# Thanksgiving Weekend Betta Sale 2 for 1....!



## bettaforu (Sep 6, 2009)

Special is Over now!

Here are the males available.

Super Black HMPK $35









Platinum Red HM $25 
sorry no pic of this guy but he's very very nice, similar in color to this one







.

This will be the last time I will have Bettas available, other than what I raise from now on, so grab them now....you snooze, you looze!

Pickup in Burlington only, or at the Octoberfish show/auction on Oct 30th in Kitchener!


----------



## Norman (Feb 13, 2011)

Is the fish similar to the last pic still available? I've been wanting to try Bettas for a while but couldn't get out to the auction... It's not a dragon is it(I think that's how you described it)?


----------



## bettaforu (Sep 6, 2009)

Hi Norman, yes he is and I have a very nice female to go with him. I will be bringing them out to the GTA/Markham area next weekend...can meet up with you then.


----------



## Norman (Feb 13, 2011)

Ok I'll take them! Now tell me pls, I have a 35 gallon tank in which is a 2" common Pleco that my friend could no longer house...asides from him being messy and me having to do a lot of water changes, would he get along with the bettas? I feel sorry for him and will keep him for a while longer if they can co-exist in peace.
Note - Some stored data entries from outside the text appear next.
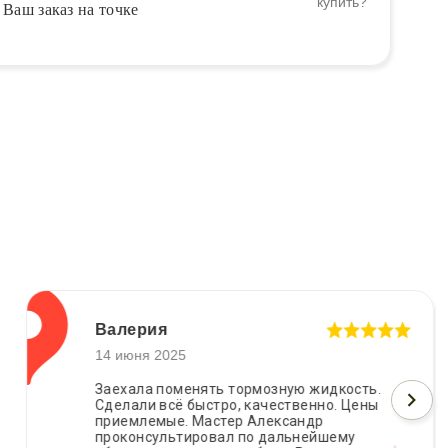
Ваш заказ на точке
Валерия
14 июня 2025
Заехала поменять тормозную жидкость.
Сделали всё быстро, качественно. Цены
приемлемые. Мастер Александр
проконсультировал по дальнейшему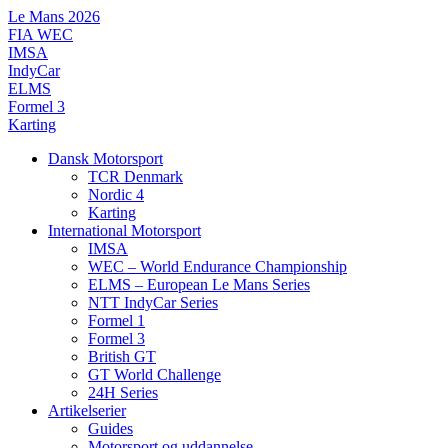
Videre
Le Mans 2026
til
FIA WEC
indhold
IMSA
IndyCar
ELMS
Formel 3
Karting
Dansk Motorsport
TCR Denmark
Nordic 4
Karting
International Motorsport
IMSA
WEC – World Endurance Championship
ELMS – European Le Mans Series
NTT IndyCar Series
Formel 1
Formel 3
British GT
GT World Challenge
24H Series
Artikelserier
Guides
Motorsport og uddannelse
Otherwise I'll have to rehome him. Next weekend works if we can meet up. I live in Beeton so it's a bit of a drive and I wouldn't want to do it on a long weekend...

Edited to add...I know nothing about Bettas...can you recommend a favorite book on them that I could get myself by any chance?


----------



## Norman (Feb 13, 2011)

Oh boy...I've been doing some research and have come to the conclusion that I cant provide the proper homes for these Bettas... It wouldn't work for my tank after all... Sorry but I'm going to have to back out! Gorgeous fish though!


----------



## trailblazer295 (Mar 7, 2010)

What is involved in housing both male and female?


----------



## Norman (Feb 13, 2011)

Correct me someone if I'm wrong...but the female must be removed once she has laid the eggs or the male can kill her??


----------



## bettaforu (Sep 6, 2009)

If you are not intending on breeding them right away or ever, you can keep both in the same tank with a divider in the middle. You can use a 2.5 gallon with glass insert or use one of the tank dividers that you buy at Big Als which you cut to fit either a 5 or 10 gallon tank. You can plant the tank, or not whichever you like.

Bettas don't need a lot of things to keep them happy just nice clean water, so a small filter like the Marina I25 which hangs inside and you just change the cartridge once a month (3.99 for packet of 2) will be sufficient.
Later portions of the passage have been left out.